Trying to determine the difference between price and value might seem difficult at first, but in reality, it’s something we’ve understood since childhood.
Let’s say you purchased the last bag of Peanut M&M’S from the vending machine. It only cost 50 cents, according to the vendors who selected that price. However, your friends Carlos and Alexa really wanted Peanut M&M’S and are now bartering with you for the candy.
Carlos says he’ll give you his plastic Mega Man toy (priced around $7) in exchange for the sweets. Meanwhile, Alexa offers a pack of Pokémon holographic stickers (priced at $2).
While the price dictates the plastic, toy is worth more than either the stickers or the candy, it’s up to you to determine what is most valuable to you.
Will you keep the candy? Or will you trade it for the toy or the stickers? It really depends on the set of values you employ.
The same thing can be said for the ecommerce industry. The difference between the price and value of your offerings will have a definite effect upon the success of your business. Here’s what you need to know.
Big Ticket Items Don’t Necessarily Lead to Big Profits
Warren Buffett summed it up nicely when he said, “Price is what you pay, value is what you get.” Some ecommerce entrepreneurs might be under the assumption big ticket items necessarily lead to lucrative payouts. This can be a very costly mistake. For now, most customers still prefer to make big purchases in person rather than online.

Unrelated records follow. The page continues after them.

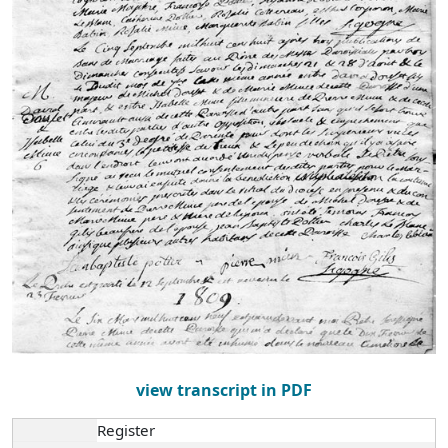
view transcript in PDF
Register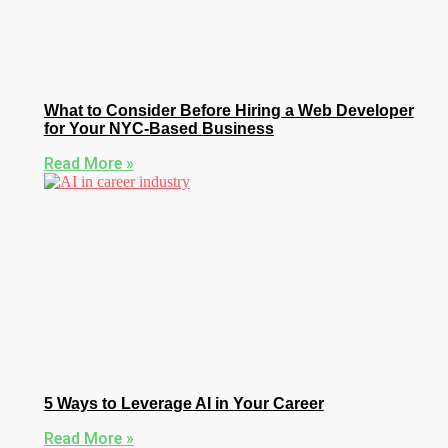
What to Consider Before Hiring a Web Developer
for Your NYC-Based Business
Read More »
5 Ways to Leverage AI in Your Career
Read More »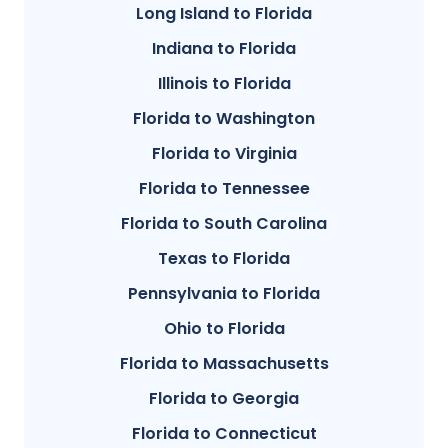
Long Island to Florida
Indiana to Florida
Illinois to Florida
Florida to Washington
Florida to Virginia
Florida to Tennessee
Florida to South Carolina
Texas to Florida
Pennsylvania to Florida
Ohio to Florida
Florida to Massachusetts
Florida to Georgia
Florida to Connecticut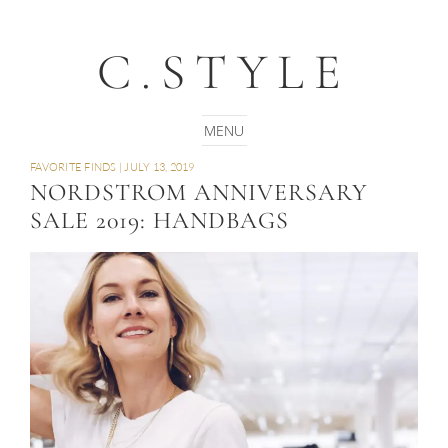
C.STYLE
FAVORITE FINDS
|
JULY 13, 2019
NORDSTROM ANNIVERSARY
SALE 2019: HANDBAGS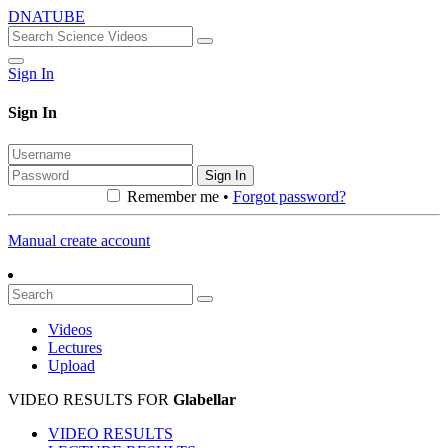
DNATUBE
Sign In
Sign In
Sign In
Remember me •
Forgot password?
Manual create account
Videos
Lectures
Upload
VIDEO RESULTS FOR
Glabellar
VIDEO RESULTS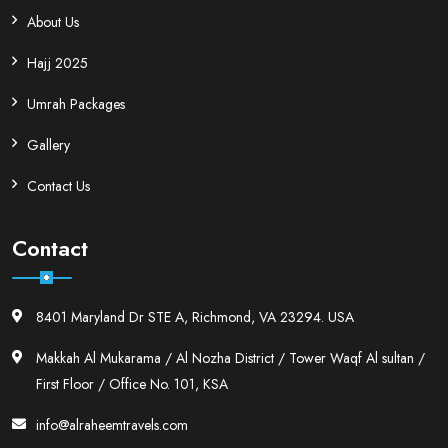
About Us
Hajj 2025
Umrah Packages
Gallery
Contact Us
Contact
8401 Maryland Dr STE A, Richmond, VA 23294. USA
Makkah Al Mukarama / Al Nozha District / Tower Waqf Al sultan /
First Floor / Office No. 101, KSA
info@alraheemtravels.com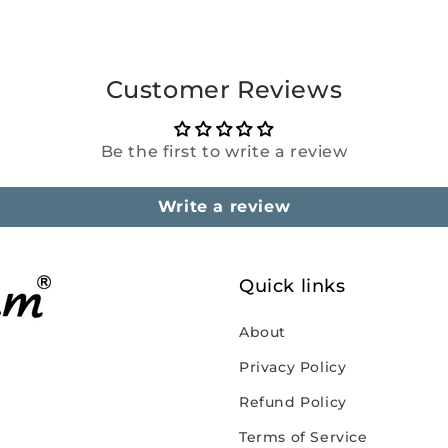
Customer Reviews
Be the first to write a review
Write a review
Quick links
About
Privacy Policy
Refund Policy
Terms of Service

There are a few reasons for this, including the increased cost of shipping. The primary rationale is that online purchases still tend to be impulse buys. Just because you can sell 100 t-shirts to your customer base, you can’t expect to sell 100 TVs.
Those are bigger products with a longer sales cycle and fewer sales in general. So just because a television is objectively pricier and more valuable than a T-shirt doesn’t mean it’s a better product for profits.
Novelties Are Valuable to Buyers & Cheap for Sellers
Exploit the differences between cost and value can be very lucrative. Which do you think will fetch a higher price, a plain old baseball or a baseball signed by Hank Aaron? Obviously, the signed baseball will be of greater value, even if the materials are essentially the same.
This same rule is applicable across any number of products. Funko Pop! figurines are a perfect example. The plastic to create these toys is likely dirt-cheap. But since the figurines are popular collectibles, these limited-release novelties tend to grow in value over time. So, how can you leverage enthusiasm at minimal costs? Find a way to apply this concept to your chosen industry.
Being Seen as a Valuable Brand Goes a Long Way
Value frequently applies to brands. If you sell artwork online and have a strong fanbase, you might be able to charge more for your artwork over competitors. Even if other brands sell cheaper pieces with generally the same quality, people associate more value with your reputation.
To strengthen accomplish this, you’ll need to establish a positive brand identity across your marketing materials. This includes matching your ecommerce theme, your social media postings, your email newsletters, your logo to a coherent and cohesive persona. When these efforts resonate with consumers, your e-store’s overall value will rise.
As you can see, the difference between price and value is nuanced. But that doesn’t mean it’s a mystery. It’s all about being able to determine what your customer base really wants, rather than what you think something is worth.